All of lore.kernel.org
 help / color / mirror / Atom feed
From: Li Zhong <zhong@linux.vnet.ibm.com>
To: linux-kernel@vger.kernel.org
Cc: Tejun Heo <tj@kernel.org>,
	"Rafael J. Wysocki" <rafael.j.wysocki@intel.com>,
	Greg Kroah-Hartman <gregkh@linuxfoundation.org>,
	Toshi Kani <toshi.kani@hp.com>,
	Li Zhong <zhong@linux.vnet.ibm.com>
Subject: [RFC PATCH v6 2/2] Implement lock_device_hotplug_sysfs() by breaking active protection
Date: Fri,  9 May 2014 16:40:16 +0800	[thread overview]
Message-ID: <1399624816-11127-2-git-send-email-zhong@linux.vnet.ibm.com> (raw)
In-Reply-To: <1399624816-11127-1-git-send-email-zhong@linux.vnet.ibm.com>

This patch tries to solve the device hot remove locking issues in a
different way from commit 5e33bc41, as kernfs already has a mechanism
to break active protection.

The active protection is there to keep the file alive by blocking
deletion while operations are on-going in the file.  This blocking
creates a dependency loop when an operation running off a sysfs knob
ends up grabbing a lock which may be held while removing the said sysfs
knob.

So the problem here is the order of s_active, and the series of hotplug
related locks.

commit 5e33bc41 solves it by taking out the first of the series of
hoplug related locks, device_hotplug_lock, with a try lock.

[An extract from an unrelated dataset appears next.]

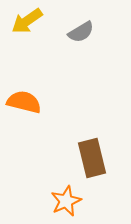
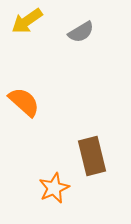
orange semicircle: rotated 28 degrees clockwise
brown rectangle: moved 2 px up
orange star: moved 12 px left, 13 px up
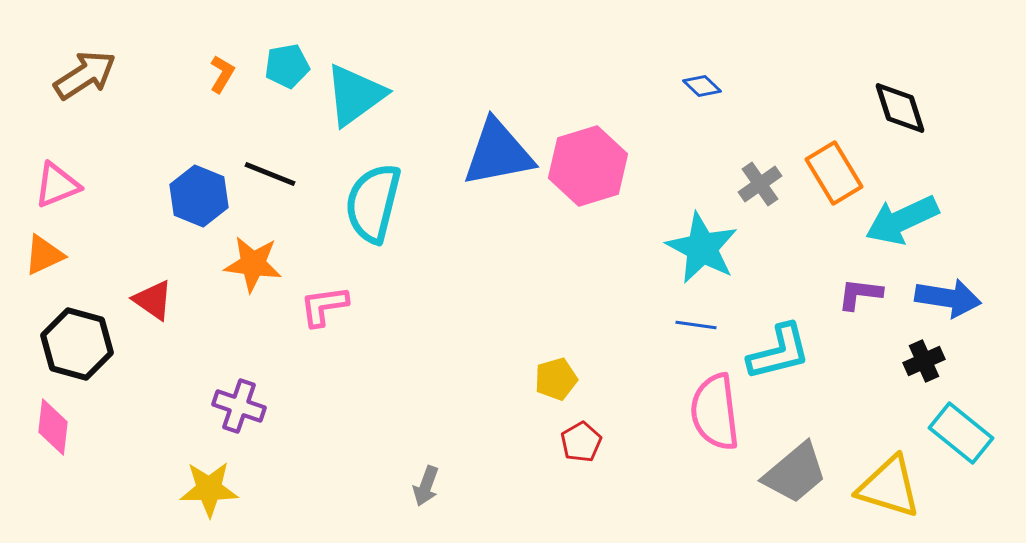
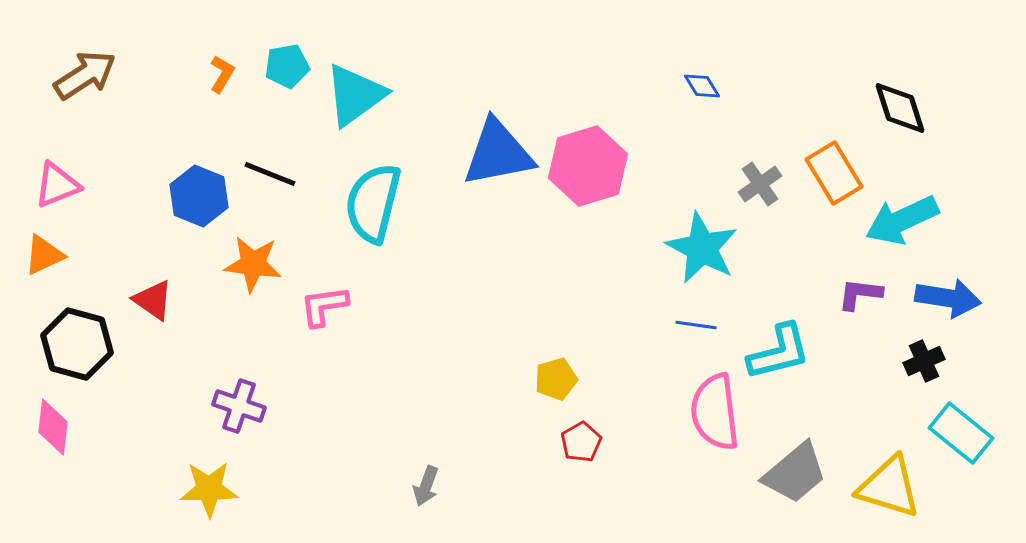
blue diamond: rotated 15 degrees clockwise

And if that
try lock fails, it returns a restart syscall error, and drops s_active
temporarily to allow the other process to remove the sysfs knob.

This doesn't help with lockdep warnings reported against s_active and
other hotplug related locks in the series.

This patch instead tries to take s_active out of the lock dependency
graph using the active protection breaking mechanism.

lock_device_hotplug_sysfs() function name is kept here, three more
arguments are added, dev, attr, to help find the kernfs_node
corresponding to the sysfs knob (which should always be able to be
found, WARN if not); kn_out is used to record the found kernfs_node for
use in unlock. unlock_device_hotplug_sysfs() is created to help
cleanup the operations(get reference, break active, etc) done in
lock_device_hotplug_sysfs(), as well as unlock the lock.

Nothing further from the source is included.